New Zealand Rugby has been so badly jerked around by Rugby Australia and Sanzaar, the group that's supposed to run Southern Hemisphere rugby, the result may ultimately be the All Blacks defaulting the Rugby Championship.
NZR believed they had an agreement with Australia, South Africa and Argentina for the Rugby Championship across the Tasman to finish on December 5 or 6 so the All Blacks could return home, spend 14 days in quarantine and be with their families for Christmas.
Instead NZR was stabbed in the back. Why?
At the heart of what's seen as a serious betrayal is the need for cash-strapped Rugby Australia, on the bones of their backside even before anchor sponsor Qantas dropped out this week, to have all 12 games played on weekends so they can squeeze every last available cent from the tournament.
When the Championship was to be played in New Zealand, there was agreement some tests would be held during the week so it would be over by December 6. Assurances from Rugby Australia that the same would happen across the Tasman were
taken at face value.
Instead, on Thursday there was an extraordinary statement out of Sydney, which has dropped relations between Australian and New Zealand rugby to the lowest point since the debacle of 2003, when the NZRU lost part-hosting rights to the World Cup in Australia.
In a joint statement from Rugby Australia and Sanzaar's Andy Marinos on Thursday, the Sanzaar chief executive said: "It has taken a lot of hard work to get to this point, but we are delighted that we can now confirm the match dates and venues [for the Rugby Championship]."
Which was news to New Zealand Rugby chief executive Mark Robinson.
Simon Barnett and I asked him on NewstalkZB on Thursday if the schedule of matches was set in stone.
He said: "All we [NZR] are saying is we haven't agreed to it."
Robinson is as honest as any man who has ever worn an All Blacks jersey, or sat in a position of authority in New Zealand rugby. I say that from some personal knowledge, and a lot of informed opinion from players who knew him well when they were teammates of his with the Crusaders and All Blacks.
So you can sell the house and put your money on him telling the truth when he said on NewstalkZB: "We [NZR] agreed, we believe, to a set of principles around New Zealand and Australian players and management being in a situation where from the 5th and 6th of December, they were free to be finished with the competition and go into quarantine and be with their families over Christmas time."
His tone was mild and the words carefully chosen, but read them carefully, and the meaning is damning.
NZR thought they had a firm handshake deal with the Aussies and Sanzaar. Instead, they're having to somehow convince our sunburnt neighbours across the Tasman to stick with what NZR believed they'd been promised.
Some here have seized on the issue of All Blacks not being home for Christmas. Online critics have sneered at "well-paid players not wanting to do their job".

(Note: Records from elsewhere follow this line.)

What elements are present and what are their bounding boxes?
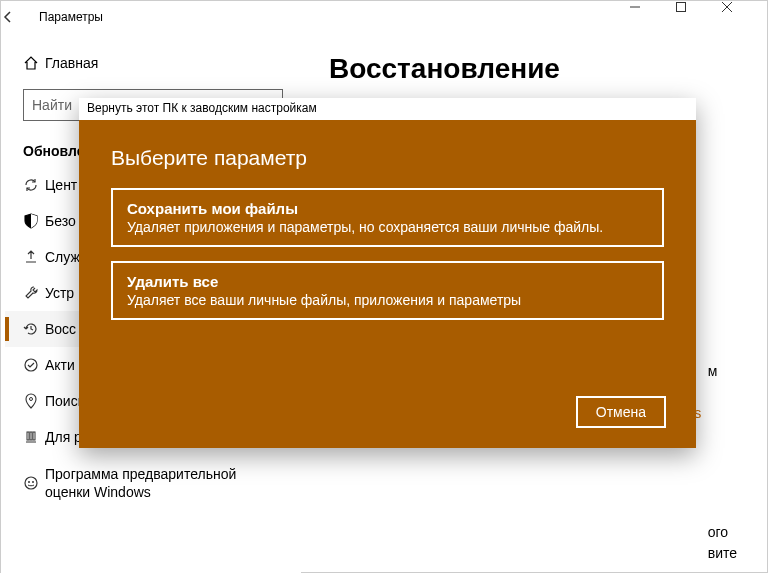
obscured-text: м ого вите	[708, 361, 737, 564]
sync-icon	[23, 177, 45, 193]
insider-icon	[23, 475, 45, 491]
sidebar-item-label: Цент	[45, 177, 77, 193]
option-keep-files[interactable]: Сохранить мои файлы Удаляет приложения и…	[111, 188, 664, 247]
dialog-title: Вернуть этот ПК к заводским настройкам	[79, 98, 696, 120]
developer-icon	[23, 429, 45, 445]
history-icon	[23, 321, 45, 337]
option-remove-everything[interactable]: Удалить все Удаляет все ваши личные файл…	[111, 261, 664, 320]
close-button[interactable]	[721, 1, 767, 33]
shield-icon	[23, 213, 45, 229]
sidebar-home-label: Главная	[45, 55, 98, 71]
sidebar-item-insider[interactable]: Программа предварительной оценки Windows	[5, 455, 301, 511]
dialog-body: Выберите параметр Сохранить мои файлы Уд…	[79, 120, 696, 448]
option-desc: Удаляет все ваши личные файлы, приложени…	[127, 292, 648, 308]
back-button[interactable]	[1, 10, 33, 24]
dialog-heading: Выберите параметр	[111, 146, 664, 170]
option-desc: Удаляет приложения и параметры, но сохра…	[127, 219, 648, 235]
maximize-button[interactable]	[675, 1, 721, 33]
sidebar-item-label: Акти	[45, 357, 75, 373]
location-icon	[23, 393, 45, 409]
sidebar-item-label: Служ	[45, 249, 80, 265]
reset-dialog: Вернуть этот ПК к заводским настройкам В…	[79, 98, 696, 448]
sidebar-item-label: Программа предварительной оценки Windows	[45, 465, 283, 501]
sidebar-item-label: Устр	[45, 285, 74, 301]
svg-rect-1	[677, 3, 686, 12]
sidebar-item-label: Восс	[45, 321, 76, 337]
svg-point-11	[28, 481, 30, 483]
minimize-button[interactable]	[629, 1, 675, 33]
svg-point-12	[32, 481, 34, 483]
titlebar: Параметры	[1, 1, 767, 33]
svg-rect-7	[30, 432, 32, 440]
svg-rect-6	[27, 432, 29, 440]
svg-point-5	[30, 398, 33, 401]
sidebar-item-label: Безо	[45, 213, 76, 229]
svg-point-10	[25, 477, 37, 489]
sidebar-home[interactable]: Главная	[5, 47, 301, 79]
svg-rect-8	[33, 432, 35, 440]
upload-icon	[23, 249, 45, 265]
wrench-icon	[23, 285, 45, 301]
window-title: Параметры	[39, 10, 103, 24]
cancel-button[interactable]: Отмена	[576, 396, 666, 428]
option-title: Сохранить мои файлы	[127, 200, 648, 217]
home-icon	[23, 55, 45, 71]
svg-point-4	[25, 359, 37, 371]
page-title: Восстановление	[329, 53, 739, 85]
check-icon	[23, 357, 45, 373]
search-placeholder: Найти	[32, 97, 72, 113]
option-title: Удалить все	[127, 273, 648, 290]
settings-window: Параметры Главная Найти Обновле	[0, 0, 768, 573]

The reality is that Christmas at home now isn't the problem. The shocking loss of good faith over the boardroom deal is what's causing the rift.
This isn't a situation that's going to be resolved in a hurry. A lot of water, likely to have a fair quota of blood in it, has to flow under the bridge before it's finally over.
All we can be certain of is that negotiations will be tense and tough, and if nobody blinks, it's possible the only international rugby the All Blacks play this year will be the Bledisloe Cup games here.
ave Halligan, the man involved in one of the most hard-luck stories in All Black history, was farewelled in Tauranga this week, having died at 61.
In 1981, a 21-year-old Halligan was living the dream. A bright graduate of King's College in Auckland, he was studying for what would eventually be a double degree at Otago University.
A star in the Otago team, he was named at fullback in the '81 All Black team to play Scotland at Carisbrook.
The team assembled on the Wednesday night, and then trained the next morning, as Halligan told me last year, "on a cold, wet, horrible day, when you should have been wearing track pants".
He didn't, and, asked by coach Peter Burke to run into the backline at top speed, felt the quad muscle at the front of his left leg tear.
He talked later with the team physio, Malcolm Hood, and made the decision to withdraw from the test. "If I'd kept it quiet I probably could have started on the Saturday. But that would have been dishonest," Halligan said. "And I was only 21. At that age you never dream that there won't be another chance. I wasn't really that upset at the time."
But a second chance never came. Allan Hewson took his place at fullback, and would hold the spot throughout the fraught '81 Springbok tour. In 1982 Halligan sat on the bench for three tests against the Wallabies as reserve to Hewson. With no tactical subbing in those days, he never got to wear the All Black jersey in a game.
There was a happy second act. Halligan led a full and satisfying life. With a private trust, Rongoa Whanau (which translates as peaceful families), he worked full time in the Tauranga area to try to stop the scourge of domestic violence. He went back to university as an adult student to find whatever ways he could, in his heartfelt words, "to just stop people doing it".